1.3 Artificial Lift Installation: When natural reservoir pressure is insufficient to lift hydrocarbons to the surface, artificial lift methods are employed:

• ESP (Electric Submersible Pumps): Submersible pumps powered by electricity, suitable for a wide range of well conditions.
• Rod Pumps: Surface-driven pumps utilizing sucker rods to lift fluids. Cost-effective but less efficient in high-production wells.
• Gas Lift: Injecting gas into the wellbore to reduce fluid density and improve flow.

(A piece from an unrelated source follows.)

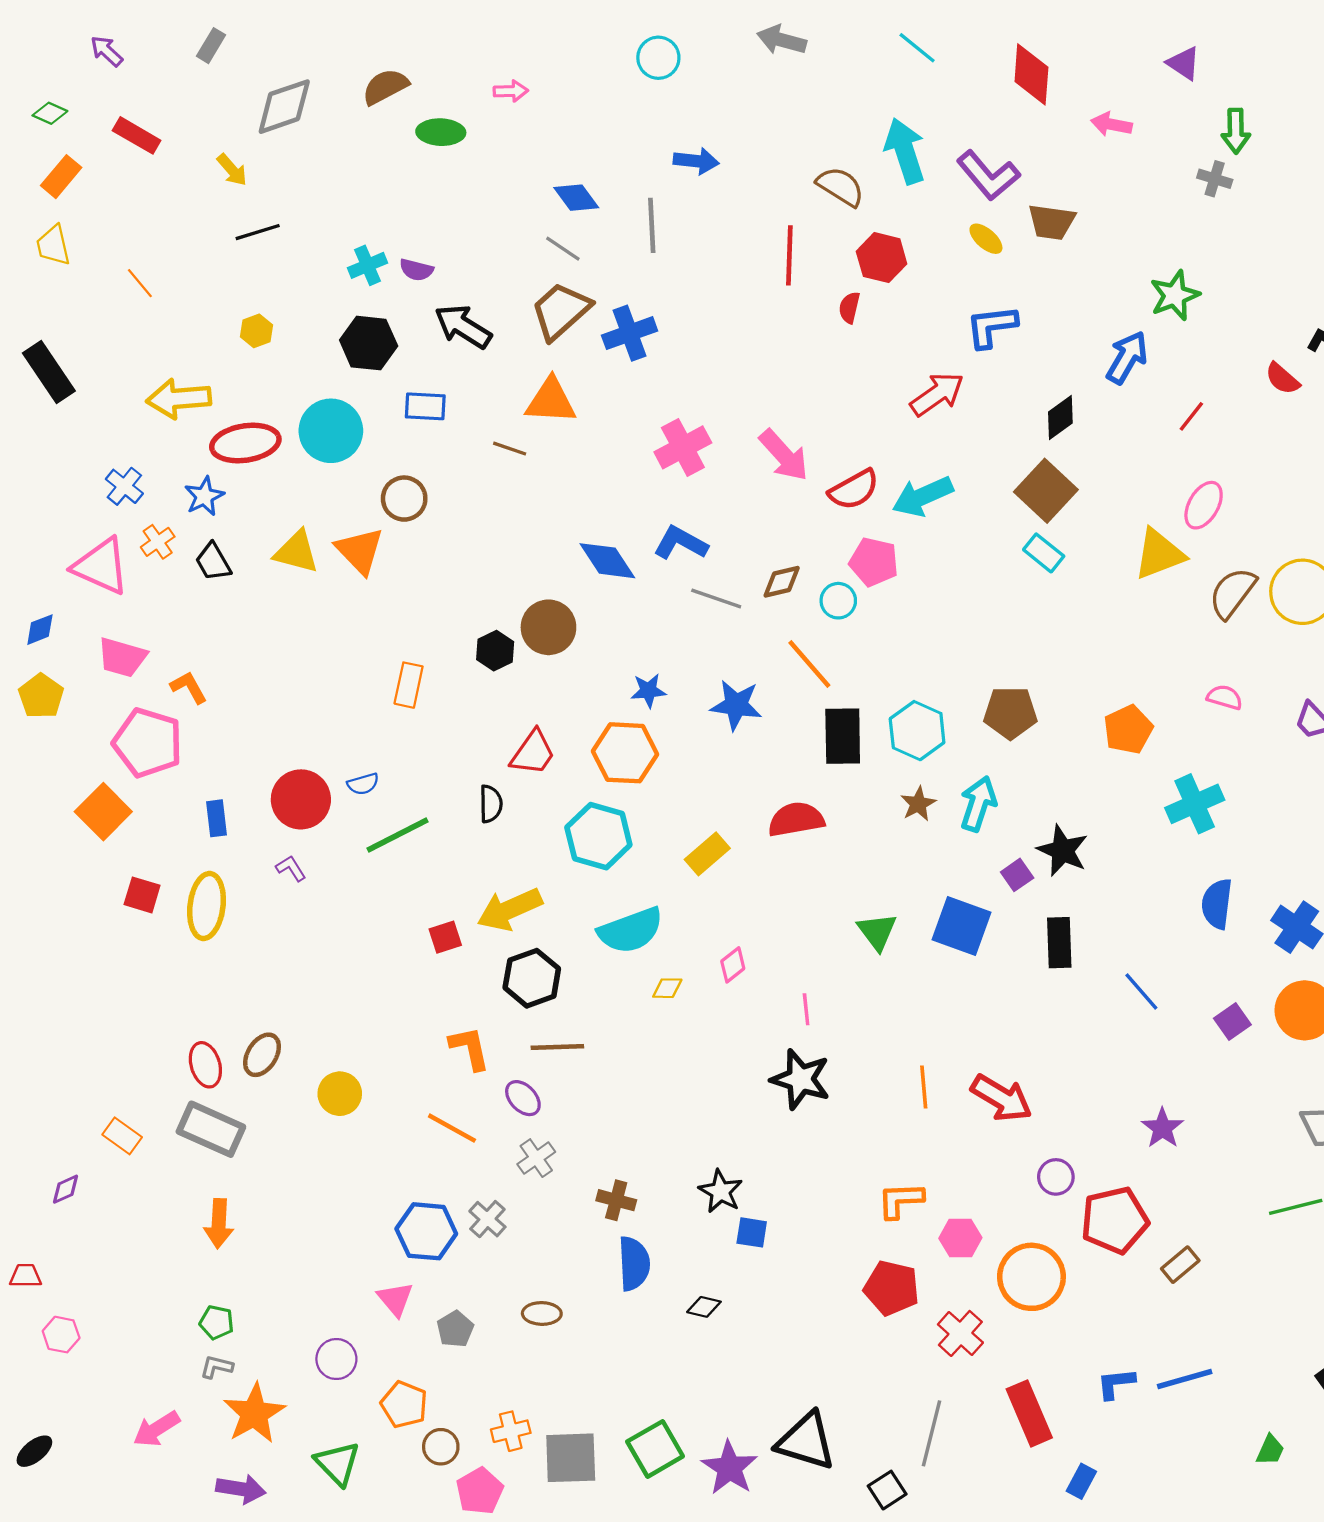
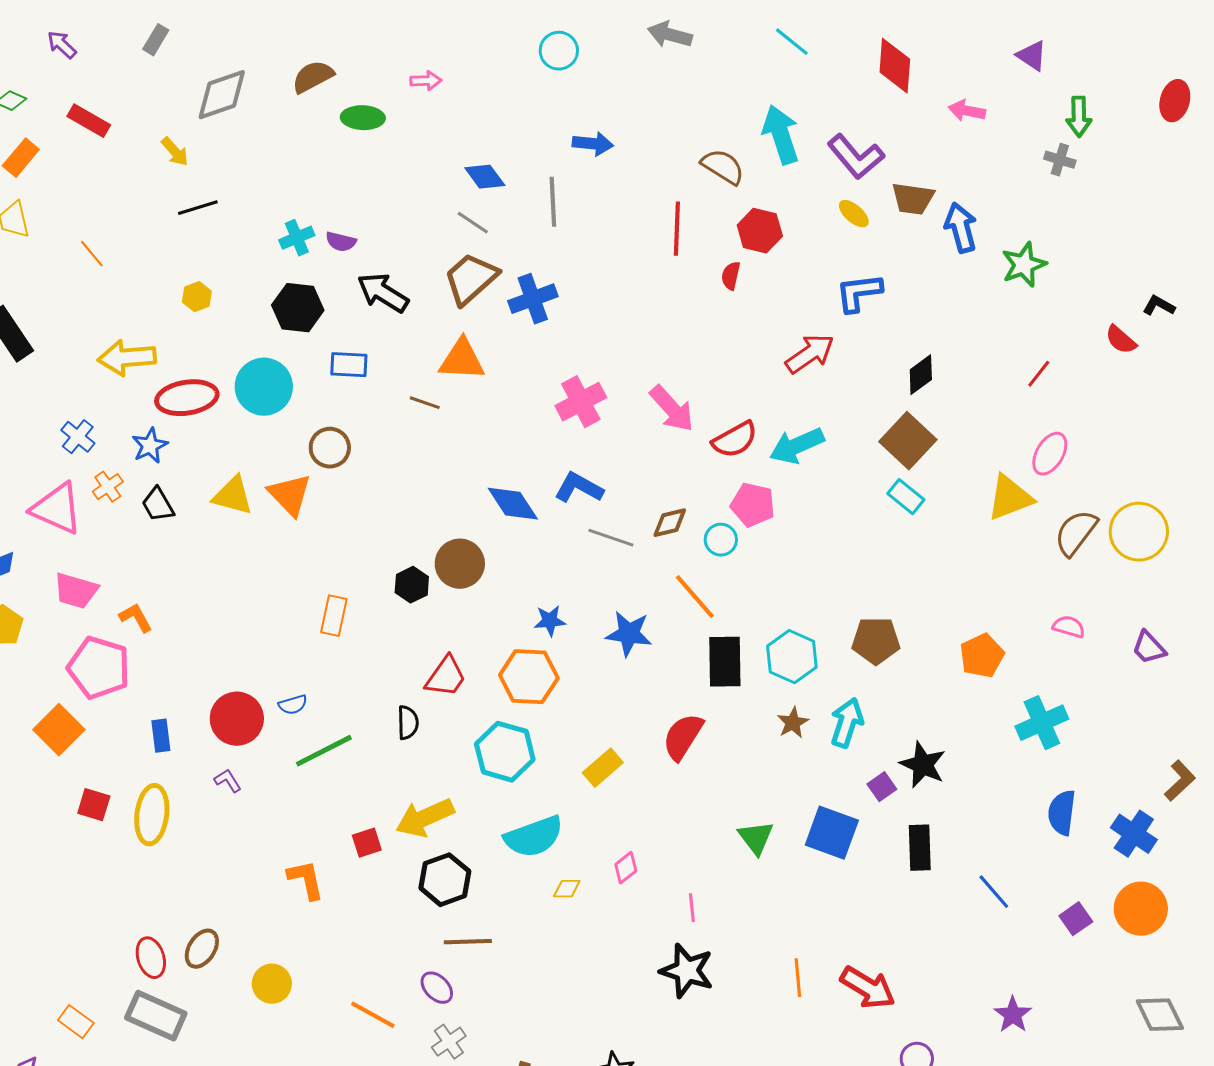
blue arrow: (1127, 358) -> (961, 228), moved, turned -45
red semicircle: (796, 819) -> (683, 737), turned -48
orange L-shape: (470, 1048) -> (306, 880), moved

1.4 Downhole Equipment Replacement/Repair: This involves replacing or repairing worn-out or damaged components:

• Tubing replacement: Replacing corroded or damaged production tubing.
• Pump repair/replacement: Addressing issues with artificial lift systems.
• Valve repair/replacement: Maintaining proper flow control within the wellbore.

Chapter 2: Models

Accurate reservoir modeling is crucial for successful recompletion. Various models are employed to understand reservoir characteristics and predict the outcome of recompletion interventions:

• Reservoir Simulation Models: Complex numerical models that simulate fluid flow and pressure changes within the reservoir. These models help predict production increases after recompletion.
• Geological Models: These models represent the geological structure of the reservoir, including layers, faults, and permeability variations. This information is essential for targeting specific zones for recompletion.
• Production Forecasting Models: These models predict future production rates based on reservoir and well characteristics, allowing operators to evaluate the economic viability of different recompletion strategies.

Chapter 3: Software

Specialized software packages are employed for planning, designing, and simulating recompletion operations:

• Reservoir Simulation Software: Commercial packages like Eclipse (Schlumberger), CMG (Computer Modelling Group), and INTERSECT (Roxar) allow for detailed reservoir simulation and analysis.
• Wellbore Simulation Software: Software specifically designed for analyzing wellbore flow, pressure, and temperature profiles.
• Data Management Software: Software used to manage and analyze large datasets from well logs, production history, and other sources.

Chapter 4: Best Practices

Successful recompletion requires adherence to best practices:

• Thorough Well Evaluation: A complete analysis of well history, pressure data, and reservoir characteristics is critical for identifying potential areas for improvement.
• Detailed Planning and Design: Careful planning is essential to define clear objectives, select appropriate techniques, and minimize risks.
• Rigorous Quality Control: Maintaining high standards throughout the recompletion process ensures the quality and longevity of the interventions.
• Post-Intervention Monitoring: Closely monitoring well performance after recompletion helps optimize production and identify potential issues.

Chapter 5: Case Studies

Case studies demonstrating successful recompletion projects are crucial for understanding the practical applications and benefits:

(Specific case studies would be included here, detailing the well characteristics, recompletion techniques employed, results achieved, and lessons learned. Examples might include increased production rates, extended well life, and reduced operational costs due to successful recompletion projects.) For example, a case study might detail a recompletion project in a mature oil field where the application of hydraulic fracturing in a previously untapped zone resulted in a significant increase in oil production, extending the well’s economic life by several years. Another could showcase the success of replacing worn-out downhole equipment and its impact on improving the efficiency and safety of an existing well.